FTC vacates non-compete clause rule and dismisses court appeals

The Federal Trade Commission (FCT) voted Friday to dismiss its circuit court appeals for the Non-Compete Clause Rule that was finalized last year, according to an FTC news release.
The commission voted 3-1 to dismiss the appeals in the Fifth and Eleventh Circuit Courts and accede to the vacatur. Decisions by lower courts were appealed by the Biden Administration, according to various media reports.
By dropping the appeals, the FTC is killing the rule.
“That Rule purported to ban almost all contracts in which an employee agreed not to work for his or her employer’s competitor after his or her employment,” FTC Chairman Andrew N. Ferguson said in a prepared statement following the vote. “It did so prospectively and retrospectively, extinguishing thirty million existing private contracts. It preempted the laws of all fifty states and actively displaced hundreds of existing laws across forty-six states. It redistributed nearly a half trillion dollars of wealth within the general economy, and it purported to render categorically unlawful a species of contract that has been lawful since the eighteenth century by reimagining a single clause tucked away in an ancillary provision of a century-old statute.”
The rule was finalized by Lina Khan, former FTC chair and an appointee of President Joe Biden. It would have become effective 120 days after publication in the Federal Register in April 2024, but was immediately met with lawsuits. It was never enforced.
Non-compete clauses would no longer be allowed in contracts, paperwork, websites, or guides if the rule were enforced.
The clauses would only have been allowed for current senior executives, defined as employees making more than $151,165 annually and involved in policymaking. Businesses would have been prohibited from creating new non-compete agreements with future executives.
The rule did not apply to franchisor/franchisee contracts, but it did apply to employees working at franchises.
It also did not apply to noncompete clauses involving the sale of a business entity, a person’s ownership interest in a business entity, or all or substantially all of a business entity’s operating assets, according to language in the rule.

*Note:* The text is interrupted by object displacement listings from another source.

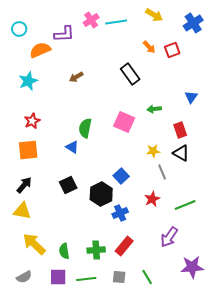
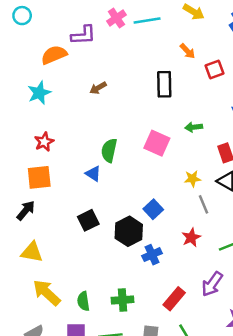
cyan circle: (19, 29) -> (22, 16), moved
red square: (172, 50) -> (215, 70), moved
black rectangle: (130, 74) -> (164, 84), turned 35
black arrow: (24, 185) -> (26, 210), moved
red rectangle: (124, 246) -> (174, 299), moved

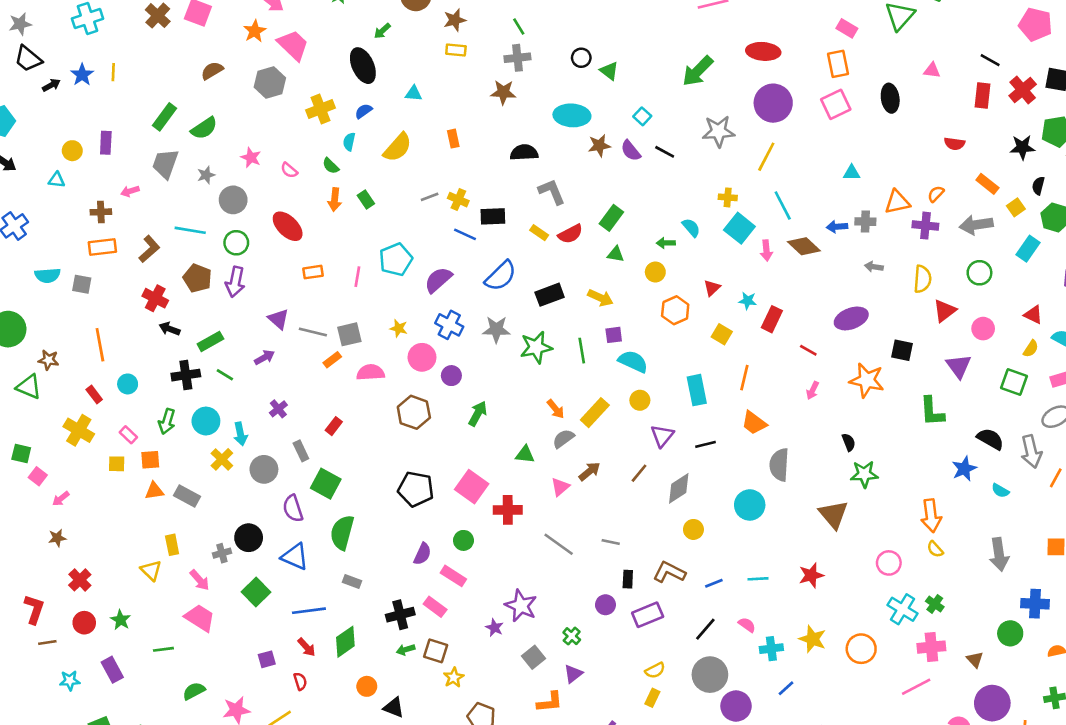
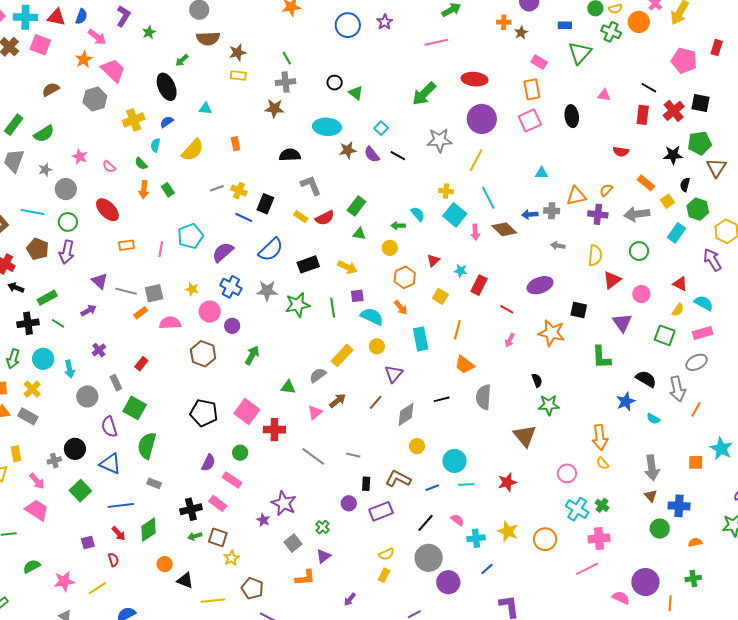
black rectangle: (493, 216) -> (265, 204), turned -66
orange arrow: (556, 409) -> (401, 308), moved
black line: (706, 444) -> (442, 399), moved
yellow cross: (222, 459) -> (32, 389), moved
cyan circle: (750, 505) -> (455, 461), moved
brown triangle: (975, 660) -> (651, 496), moved

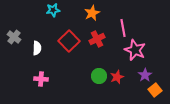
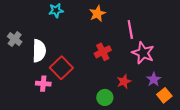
red cross: (97, 39) -> (103, 52), moved
red square: (69, 41) -> (61, 68), moved
white semicircle: (37, 48) -> (39, 51), size x1.5
green circle: (99, 76) -> (105, 97), moved

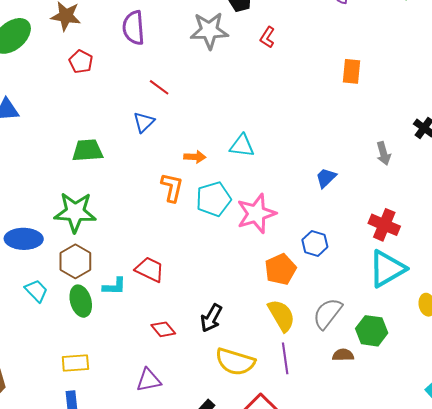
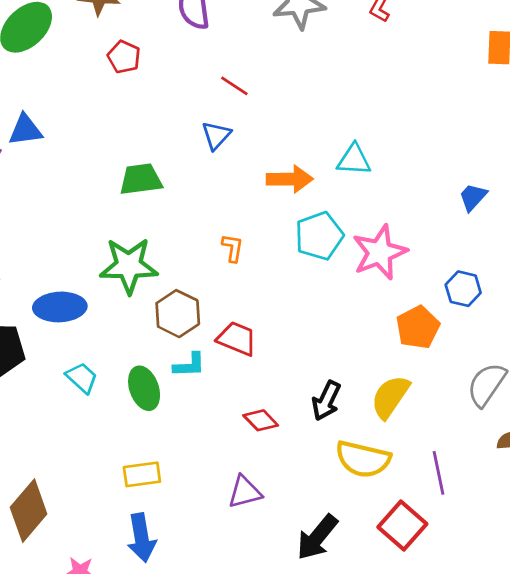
orange arrow: (195, 157) -> (290, 179), size x1.5
orange L-shape: (172, 188) -> (233, 248), moved, size x0.7
brown hexagon: (75, 261) -> (178, 314), moved
yellow semicircle: (281, 315) -> (390, 397), moved, turned -112
purple line: (285, 358) -> (438, 473), moved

A seller would have been able to still agree to a non-compete clause under the rule. However, it would prohibit a non-compete clause for any workers of a business being sold.
Mark Cunningham, Partner at Jones Walker LLP, previously told RDN that the selling of a business exception only applied to owners with 25% or more of the ownership stake.
Cunningham said the FTC rule stemmed from previous FTC lawsuits involving fast food chains that placed non-compete clauses on low-income workers.
He said the FTC was most likely to pay attention to any violations against hourly workers who have no leverage.